Much saving had made him miserly. Old Therese, the woman with the
fish-cart, used to say that he was the stingiest man in all Tourraine.
She ought to know, for she had sold him a fish every Friday during all
those twenty years, and he had never once failed to quarrel about the
price. Five years had gone by since the master's last visit. Brossard
and Henri were not likely to forget that time, for they had been
awakened in the dead of night by a loud knocking at the side gate. When
they opened it the sight that greeted them made them rub their sleepy
eyes to be sure that they saw aright.
There stood the master, old Martin Ciseaux. His hair and fiercely
bristling mustache had turned entirely white since they had last seen
him.

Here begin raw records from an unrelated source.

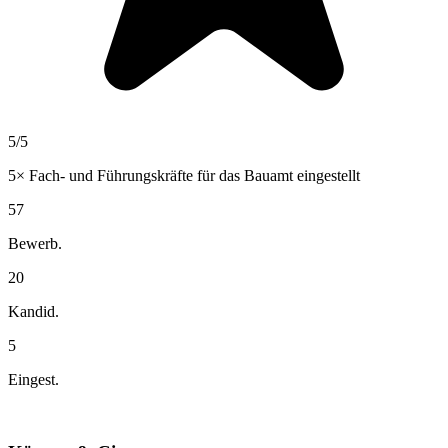
5
/5
5×
Fach- und Führungskräfte für das Bauamt
eingestellt
57
Bewerb.
20
Kandid.
5
Eingest.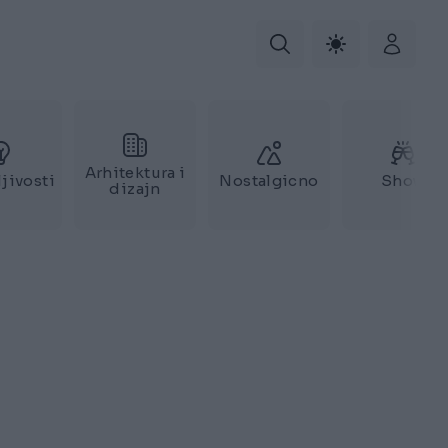
Arhitektura i
jivosti
Nostalgicno
Show
dizajn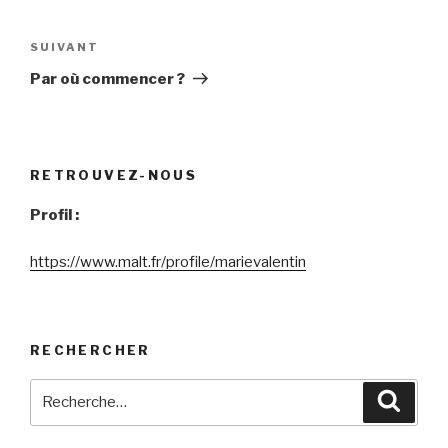
Navigation
de
SUIVANT
Article
l’article
suivant
Par où commencer ?
RETROUVEZ-NOUS
Profil :
https://www.malt.fr/profile/marievalentin
RECHERCHER
Recherche
Reche
pour
: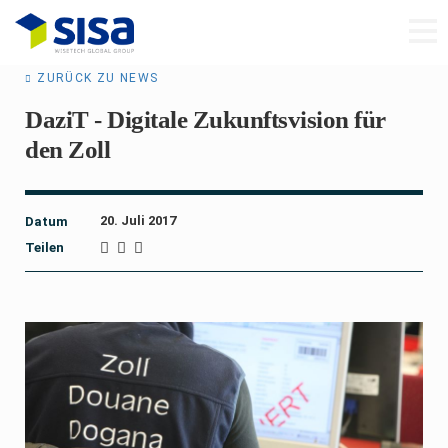
ZURÜCK ZU NEWS
DaziT - Digitale Zukunftsvision für
den Zoll
20. Juli 2017
Datum
Teilen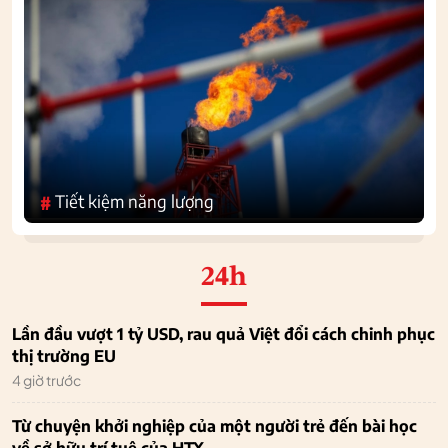
Tiết kiệm năng lượng
#
24h
Lần đầu vượt 1 tỷ USD, rau quả Việt đổi cách chinh phục
thị trường EU
4 giờ trước
Từ chuyện khởi nghiệp của một người trẻ đến bài học
về sở hữu trí tuệ của HTX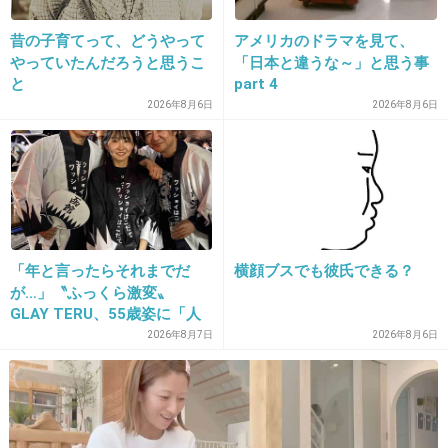
29. 匿名
2018/10/14(日) 21:22:11
昔の子育てって、どうやって
アメリカのドラマを見て、
マリコさんの空気の読めなさ好きだわw
やっていたんだろうと思うこ
「日本と違うな～」と思う事
と
part 4
+78
-0
2026年8月6日
2026年8月6日
30. 匿名
2018/10/14(日) 21:22:50
沢口靖子ってずっと変わらず美人だな
+88
-1
「年と言ったらそれまでだ
横顔ブスでも彼氏できる？
が…」〝ふっくら激変〟
GLAY TERU、55歳姿に「人
として好きすぎる」「TERU
31. 匿名
2018/10/14(日) 21:23:19
2026年8月7日
2026年8月6日
さんには見えない」「分から
今日のおやつは何だろうね～
なかった」
+21
-2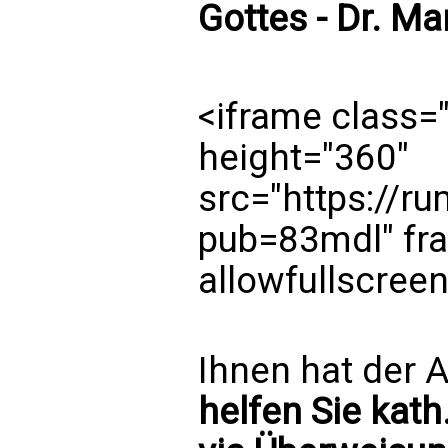
Gottes - Dr. Ma
<iframe class=
height="360"
src="https://r
pub=83mdl" fr
allowfullscree
Ihnen hat der A
helfen Sie kath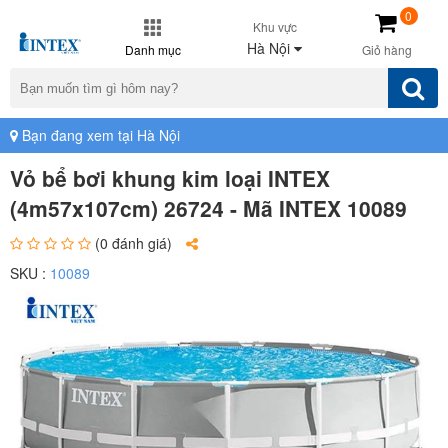
0
Khu vực
Hà Nội
Danh mục
Giỏ hàng
Bạn đang xem tại Hà Nội
Vỏ bể bơi khung kim loại INTEX
(4m57x107cm) 26724 - Mã INTEX 10089
(0 đánh giá)
SKU :
10089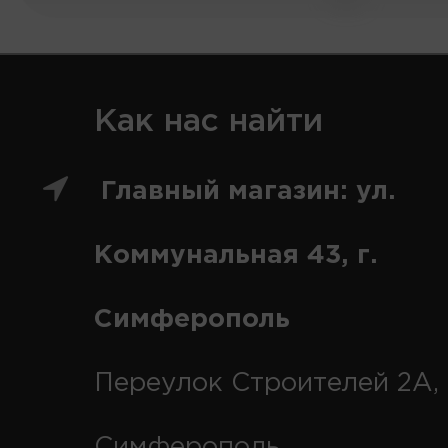
Как нас найти
Главный магазин: ул.
Коммунальная 43, г.
Симферополь
Переулок Строителей 2А, 
Симферополь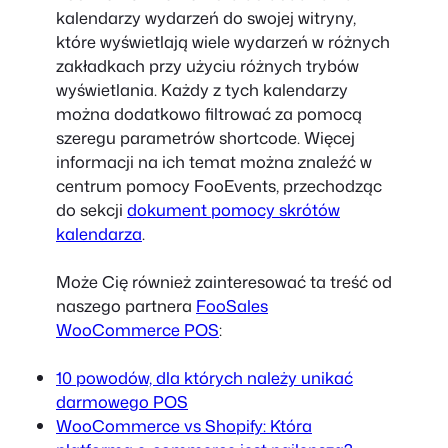
kalendarzy wydarzeń do swojej witryny,
które wyświetlają wiele wydarzeń w różnych
zakładkach przy użyciu różnych trybów
wyświetlania. Każdy z tych kalendarzy
można dodatkowo filtrować za pomocą
szeregu parametrów shortcode. Więcej
informacji na ich temat można znaleźć w
centrum pomocy FooEvents, przechodząc
do sekcji
dokument pomocy skrótów
kalendarza
.
Może Cię również zainteresować ta treść od
naszego partnera
FooSales
WooCommerce POS
:
10 powodów, dla których należy unikać
darmowego POS
WooCommerce vs Shopify: Która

In his arms he carried a child.
Brossard almost dropped his candle in his first surprise, and his wonder
grew until he could hardly contain it, when the curly head raised itself
from monsieur's shoulder, and the sleepy baby voice lisped something in
a foreign tongue.
"By all the saints!" muttered Brossard, as he stood aside for his master
to pass.
"It's my brother Jules's grandson," was the curt explanation that
monsieur offered. "Jules is dead, and so is his son and all the
family,--died in America. This is his son's son, Jules, the last of the
name. If I choose to take him from a foreign poorhouse and give him
shelter, it's nobody's business, Louis Brossard, but my own.